• _WHAT THIS TASK INVOLVES_: Write all entries out exactly, images excluded.

• _MATERIAL FOR THE TASK_:
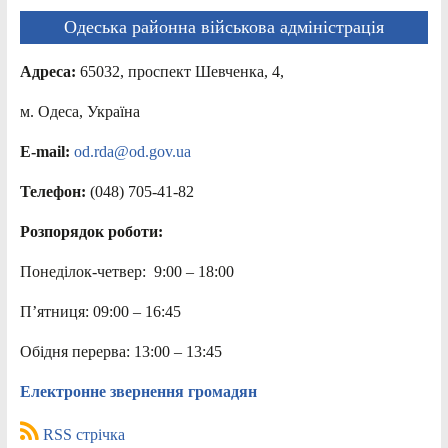
Одеська районна військова адміністрація
Адреса:
65032, проспект Шевченка, 4,
м. Одеса, Україна
E-mail:
od.rda@od.gov.ua
Телефон:
(048) 705-41-82
Розпорядок роботи:
Понеділок-четвер: 9:00 – 18:00
П’ятниця: 09:00 – 16:45
Обідня перерва: 13:00 – 13:45
Електронне звернення громадян
RSS стрічка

• _WRITTEN REPLY_:
Одеська районна військова адміністрація
Адреса:
65032, проспект Шевченка, 4,
м. Одеса, Україна
E-mail:
od.rda@od.gov.ua
Телефон:
(048) 705-41-82
Розпорядок роботи:
Понеділок-четвер: 9:00 – 18:00
П’ятниця: 09:00 – 16:45
Обідня перерва: 13:00 – 13:45
Електронне звернення громадян
RSS стрічка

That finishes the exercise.